Total.Damage <- ddply(Storm,.(EVTYPE),summarize,TotalDamage = sum(Total.Dmg,na.rm=TRUE))
Total.Damage <- Total.Damage[order(Total.Damage$TotalDamage, decreasing = TRUE), ]
head(Total.Damage)
## EVTYPE TotalDamage
## 170 FLOOD 150319678257
## 411 HURRICANE/TYPHOON 71913712800
## 834 TORNADO 57362333946
## 670 STORM SURGE 43323541000
## 244 HAIL 18761221986
## 153 FLASH FLOOD 18243991078
Let us visualize the total damage by event type in a horizontal bar plot:
PlotDmg <- ggplot(Total.Damage[1:5,],aes(EVTYPE,TotalDamage,fill=EVTYPE))

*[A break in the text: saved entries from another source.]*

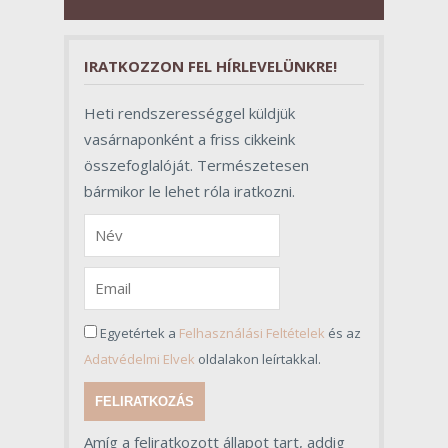
valójában azonban meghatározó
szerepet töltenek be az egész
folyamat sikerében.
IRATKOZZON FEL HÍRLEVELÜNKRE!
Heti rendszerességgel küldjük
vasárnaponként a friss cikkeink
összefoglalóját. Természetesen
bármikor le lehet róla iratkozni.
Egyetértek a
Felhasználási Feltételek
és az
Adatvédelmi Elvek
oldalakon leírtakkal.
FELIRATKOZÁS
Amíg a feliratkozott állapot tart, addig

PlotDmg + geom_bar(stat='identity') + xlab('Type of Event') + ylab ('Total Damages')+
ggtitle('Top 5 Events Ranked by Total Damages') + coord_flip()
We see that FLOOD causes the greatest economic damage overall.
-Addressing Objective 1, TORNADO causes the greatest harm to population health, both in terms of injuries and fatalities. EXCESSIVE HEAT comes second overall, since it is 4th highest in total injuries, and 2nd highest in total fatalities. Majority of the resources for rescuing efforts should be allocated to TORNADO events.
-Addressing Objective 2, FLOOD causes the greatest economic loss, since it is the event type that causes the greatest damage to property and 2nd greatest damage to crops.